SENADO FEDERAL – Comissões de Assuntos Sociais e Direitos Humanos realizam audiência pública com ministra da Saúde para debater desafios e metas da pasta.

Na manhã desta quarta-feira (25), as Comissões de Assuntos Sociais (CAS) e Direitos Humanos (CDH) realizarão uma audiência pública conjunta com a presença da ministra da Saúde, Nísia Trindade. O objetivo do encontro é debater os desafios, metas, planejamento e diretrizes governamentais do Ministério da Saúde. A reunião interativa acontecerá no Plenário 6 da Ala Senador Nilo Coelho.

A ministra foi convidada por quatro requerimentos apresentados por diversos senadores, incluindo os presidentes da CAS e CDH, senadores Humberto Costa (PT-PE) e Paulo Paim (PT-RS), respectivamente. Além deles, outros parlamentares como Magno Malta (PL-ES), Cleitinho (Republicanos-MG), Alan Rick (União-AC), Dr. Hiran (PP-RR) e Damares Alves (Republicanos-DF) também assinaram os pedidos de audiência.

Um dos requerimentos, assinado por dez senadores, solicita esclarecimentos à ministra sobre a homologação, pelo Ministério da Saúde, das orientações estratégicas para o Plano Plurianual (PPA) 2024-2027 e o Plano Nacional de Saúde. Eles também desejam obter mais detalhes sobre as prioridades para as ações e serviços públicos de saúde aprovados pelo Conselho Nacional de Saúde (CNS), que, segundo eles, incluem a “legalização do aborto e da maconha”.
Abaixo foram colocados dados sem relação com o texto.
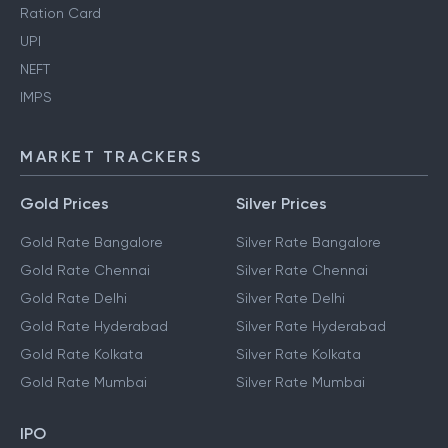
Ration Card
UPI
NEFT
IMPS
MARKET TRACKERS
Gold Prices
Silver Prices
Gold Rate Bangalore
Silver Rate Bangalore
Gold Rate Chennai
Silver Rate Chennai
Gold Rate Delhi
Silver Rate Delhi
Gold Rate Hyderabad
Silver Rate Hyderabad
Gold Rate Kolkata
Silver Rate Kolkata
Gold Rate Mumbai
Silver Rate Mumbai
IPO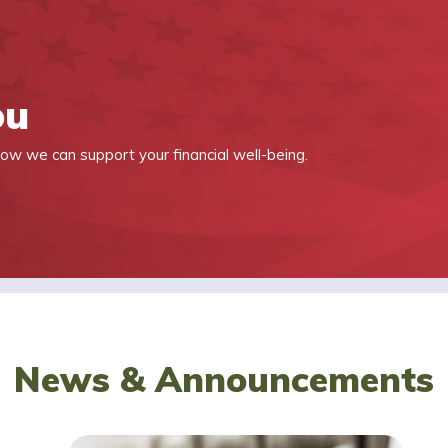
ou
ow we can support your financial well-being.
News & Announcements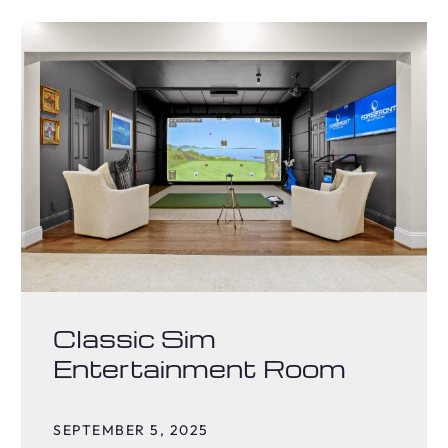
Classic Sim
Entertainment Room
SEPTEMBER 5, 2025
Os senadores argumentam que um dos pontos críticos encontrados na resolução (Orientação 49) é a garantia da “intersetorialidade nas ações de saúde para o combate às desigualdades estruturais e históricas, com a ampliação de políticas sociais e de transferência de renda, com a legalização do aborto e a legalização da maconha no Brasil”. Eles afirmam que isso ultrapassa diversas salvaguardas previstas na Constituição Federal, incluindo o princípio da independência dos Poderes, a competência do Poder Legislativo e a legalidade no âmbito da administração pública.

Outro requerimento, apresentado pelo senador Eduardo Girão (Novo-CE), aborda a falta do medicamento Trastuzumabe em vários estados. Esse medicamento é utilizado no tratamento de pacientes com câncer de mama do tipo HER2 positivo. Segundo o senador, os parlamentares têm recebido apelos de médicos, pacientes e secretarias de saúde sobre a falta e baixos estoques desse medicamento na rede pública, o que afeta cerca de 10 mil pacientes no Sistema Único de Saúde (SUS).

De acordo com a justificativa do requerimento, o envio irregular do medicamento pelo Ministério da Saúde tem preocupado as secretarias estaduais de saúde, e pacientes e médicos têm relatado desabastecimento em algumas unidades de oncologia. Em consulta feita pela Folha de S.Paulo aos estados, 10 das 14 respostas afirmaram ter recebido quantidade abaixo do necessário para os meses de julho a setembro, causando problemas como falta de medicamentos em unidades oncológicas em São Paulo, Minas Gerais e Bahia.

A audiência pública será conduzida de forma interativa, permitindo que os cidadãos enviem perguntas e comentários pelo telefone da Ouvidoria do Senado ou pelo Portal e-Cidadania. Estas perguntas e comentários poderão ser lidos e respondidos pelos senadores e debatedores durante a audiência. O Senado também oferece uma declaração de participação, que pode ser utilizada como atividade complementar em cursos universitários. Além disso, o Portal e-Cidadania recebe opiniões dos cidadãos sobre projetos em tramitação no Senado, assim como sugestões para novas leis.